Segment Open
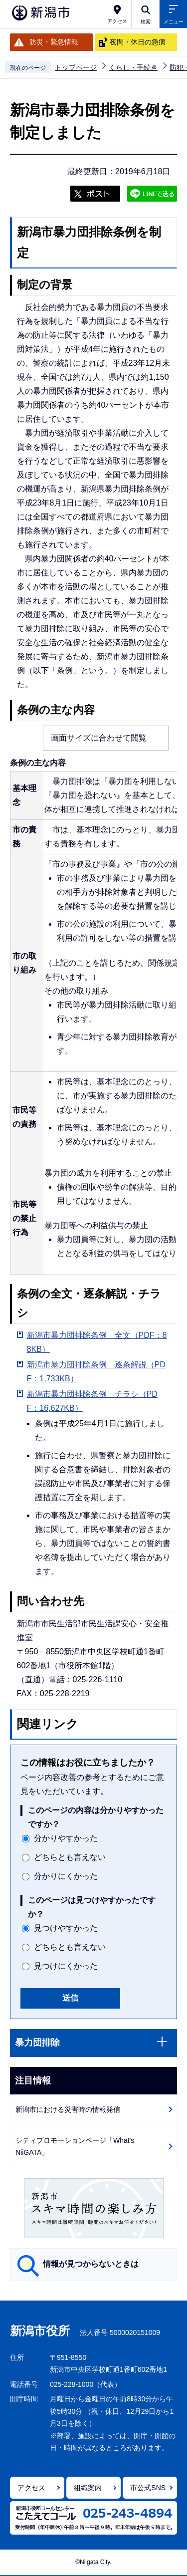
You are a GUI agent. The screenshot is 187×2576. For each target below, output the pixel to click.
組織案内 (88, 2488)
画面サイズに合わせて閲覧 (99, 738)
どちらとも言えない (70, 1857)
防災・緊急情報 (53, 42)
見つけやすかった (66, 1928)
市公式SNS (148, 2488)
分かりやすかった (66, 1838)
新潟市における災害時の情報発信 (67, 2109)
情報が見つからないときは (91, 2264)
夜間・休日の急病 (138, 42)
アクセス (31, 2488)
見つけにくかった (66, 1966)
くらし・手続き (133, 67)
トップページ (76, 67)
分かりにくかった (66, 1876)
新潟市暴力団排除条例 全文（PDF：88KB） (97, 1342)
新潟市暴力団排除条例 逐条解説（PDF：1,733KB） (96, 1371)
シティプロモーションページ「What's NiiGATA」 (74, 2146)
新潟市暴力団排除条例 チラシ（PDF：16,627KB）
Segment Closed
*WORK TO BE COMPLETED*
Word for word, restate the line that contains "夜間・休日の急病 (138, 42)" and each line after it, up to and including the last line of the listing; include nothing else.

*TASK OUTPUT*
夜間・休日の急病 (138, 42)
アクセス (31, 2488)
見つけにくかった (66, 1966)
くらし・手続き (133, 67)
トップページ (76, 67)
分かりにくかった (66, 1876)
新潟市暴力団排除条例 全文（PDF：88KB） (97, 1342)
新潟市暴力団排除条例 逐条解説（PDF：1,733KB） (96, 1371)
シティプロモーションページ「What's NiiGATA」 (74, 2146)
新潟市暴力団排除条例 チラシ（PDF：16,627KB）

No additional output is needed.